0

I suspect the following has been answered already but I don't know the terminology for the issue I'm having well enough to find an existing answer.

I'm working on a command to go through a list of files and output on each line the filename followed by the count of lines that start with P. I've gotten this far:

find -type f | xargs -I % sh -c '{ echo %; grep -P "^P \d+" % | wc -l; }  | tr "\n" ","; echo ""; '

(The actual find command is a bit more involved but short story is it finds about 11k files of interest in the directory tree below where I'm running this)

This command is about 98% working for my purposes, but I discovered there is a small subset of files with parentheses in their names and I can't ignore them or permanently replace the parentheses with something else.

As a result I'm getting some cases like this:

sh: -c: line 0: syntax error near unexpected token `('

I know parentheses are a shell special character so for example if I was running grep directly on a single file with parentheses in the name I'd have to enclose the filename in single quotes or escape the parentheses. I tried swapping the quote types in my command (doubles outermost, singles inner) so I could put the '%' in the grep call in single quotes but that didn't help.

Is there a way to handle parentheses in the find -> xargs -> sh chain so they get handled correctly in the sh call?

SSilk
  • 153

3 Answers3

4

Better not embed data (filenames) directly in code (the shell scriptlet). Instead pass the filename as an argument to the shell you have xargs run:

find -type f | xargs -I % \
  sh -c '{ echo "$1"; grep -c -P "^P \d+" "$1"; } | tr "\n" ","; echo' sh %

Also you should be able to use grep -c instead of grep | wc -l, it at least makes the command a bit shorter.

ilkkachu
  • 138,973
  • Thanks for the quick reply! I tried your approach and it's giving me the error sh: -c: line 1: syntax error: unexpected end of file. Am I missing something? – SSilk Apr 19 '23 at 12:44
  • 1
    @SSilk, there was a missing ; before the } which I've added. – Stéphane Chazelas Apr 19 '23 at 12:46
  • @StéphaneChazelas Yes, just saw your edit after commenting. It's working for me now. Thanks! – SSilk Apr 19 '23 at 12:47
  • @ilkkachu Re: grep -c, thanks for the reminder. I was pretty sure grep had a built in counting function but when I searched for how to count matching lines with grep the first thread I found only showed piping grep matches into wc -l.

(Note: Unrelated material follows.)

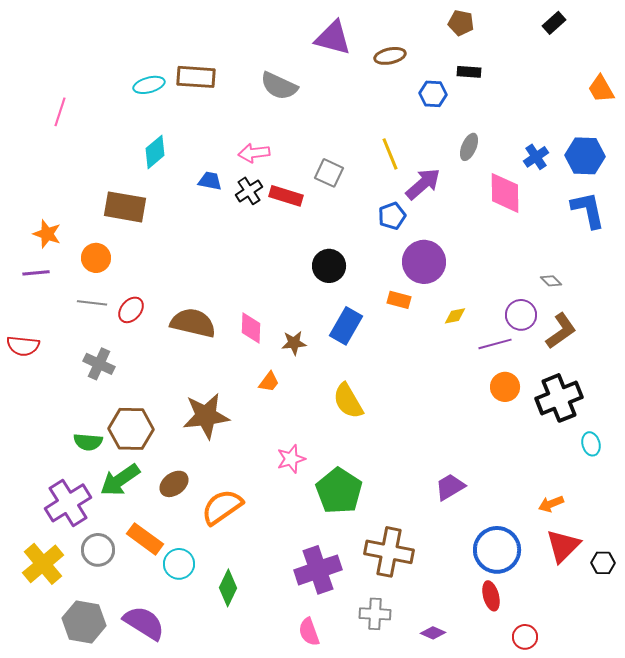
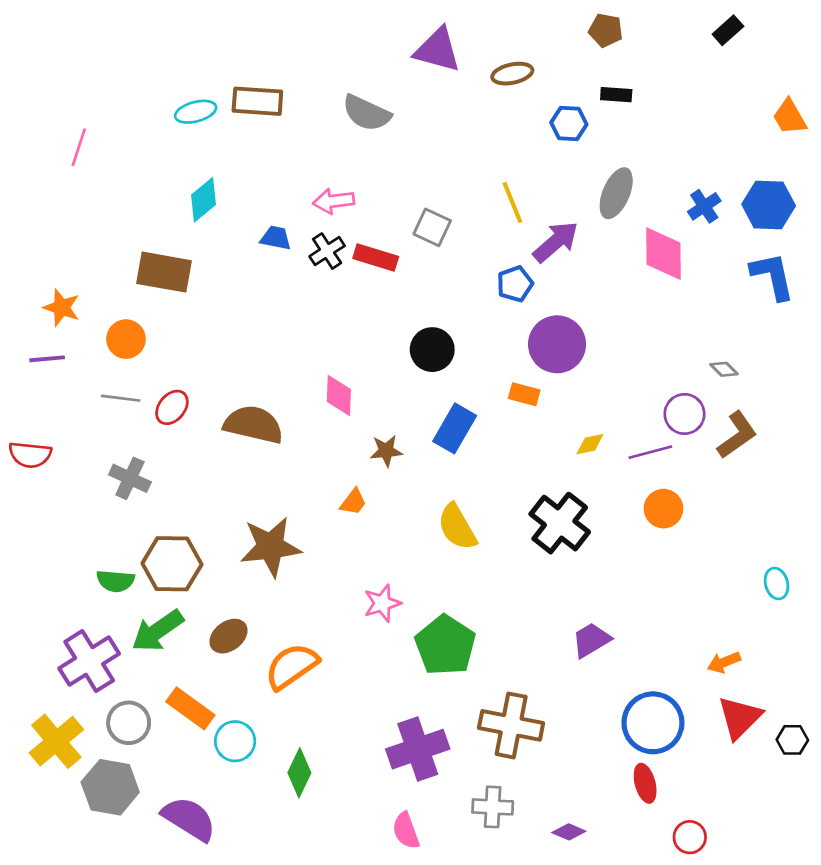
gray ellipse: (469, 147) -> (616, 193), size x1.4
yellow diamond: (455, 316) -> (590, 444), moved
pink diamond: (251, 328) -> (339, 396), moved
black cross: (559, 398) -> (560, 523), moved, turned -30
gray hexagon: (84, 622) -> (110, 787), moved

So I just ran with that. – SSilk Apr 19 '23 at 12:48
  • Acknowledging that there are some good recommendations in other answers about using find -exec rather than ``xargs`, I'm accepting this answer as it directly answers the initial question of how to handle parentheses in filenames in specific scenario. – SSilk Apr 24 '23 at 07:38
3

Since you omitted the . in find . -type f, I suppose your find is GNU find, then you can do:

find . -type f -printf %p, -exec grep -cP '^P \d' {} ';'

If the file paths don't contain : characters, you could also do (with GNU grep):

grep -rcP '^P \d' . | tr : ,

If they may contain : characters but don't contain newline characters, that can be worked around by replacing only the last : in the line with ,:

grep -rcP '^P \d' . | LC_ALL=C sed 's/\(.*\):/\1,/'

That approach can also be used with:

find ... -type f -exec grep -cHP '^P \d' {} + | ...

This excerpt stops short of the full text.